-- DATA FOR PROCESSING --
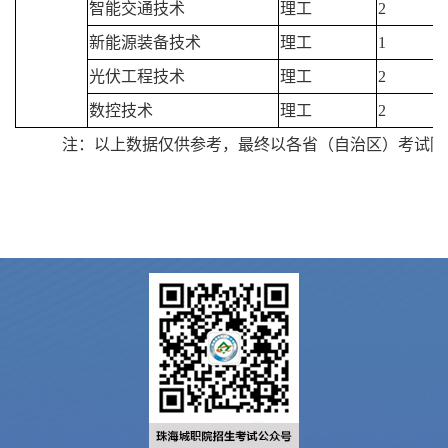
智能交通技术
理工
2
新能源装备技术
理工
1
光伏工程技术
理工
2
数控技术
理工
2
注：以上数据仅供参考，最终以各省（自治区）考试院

...

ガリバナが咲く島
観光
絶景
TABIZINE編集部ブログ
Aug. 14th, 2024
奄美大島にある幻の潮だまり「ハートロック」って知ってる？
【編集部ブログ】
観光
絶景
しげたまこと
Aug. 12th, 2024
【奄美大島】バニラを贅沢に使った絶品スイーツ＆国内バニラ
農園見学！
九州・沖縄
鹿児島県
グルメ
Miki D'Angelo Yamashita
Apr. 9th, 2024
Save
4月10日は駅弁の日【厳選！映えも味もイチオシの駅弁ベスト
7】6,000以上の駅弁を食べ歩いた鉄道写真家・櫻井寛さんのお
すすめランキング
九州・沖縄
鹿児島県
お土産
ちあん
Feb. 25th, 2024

-- WHAT TO DO --
Using the listing above, copy exactly the line that contains "奄美大島にある幻の潮だまり「ハートロック」って知ってる？", the line that contains "Feb. 25th, 2024", and each line that falls between them.

-- SOLVED EXERCISE --
奄美大島にある幻の潮だまり「ハートロック」って知ってる？
【編集部ブログ】
観光
絶景
しげたまこと
Aug. 12th, 2024
【奄美大島】バニラを贅沢に使った絶品スイーツ＆国内バニラ
農園見学！
九州・沖縄
鹿児島県
グルメ
Miki D'Angelo Yamashita
Apr. 9th, 2024
Save
4月10日は駅弁の日【厳選！映えも味もイチオシの駅弁ベスト
7】6,000以上の駅弁を食べ歩いた鉄道写真家・櫻井寛さんのお
すすめランキング
九州・沖縄
鹿児島県
お土産
ちあん
Feb. 25th, 2024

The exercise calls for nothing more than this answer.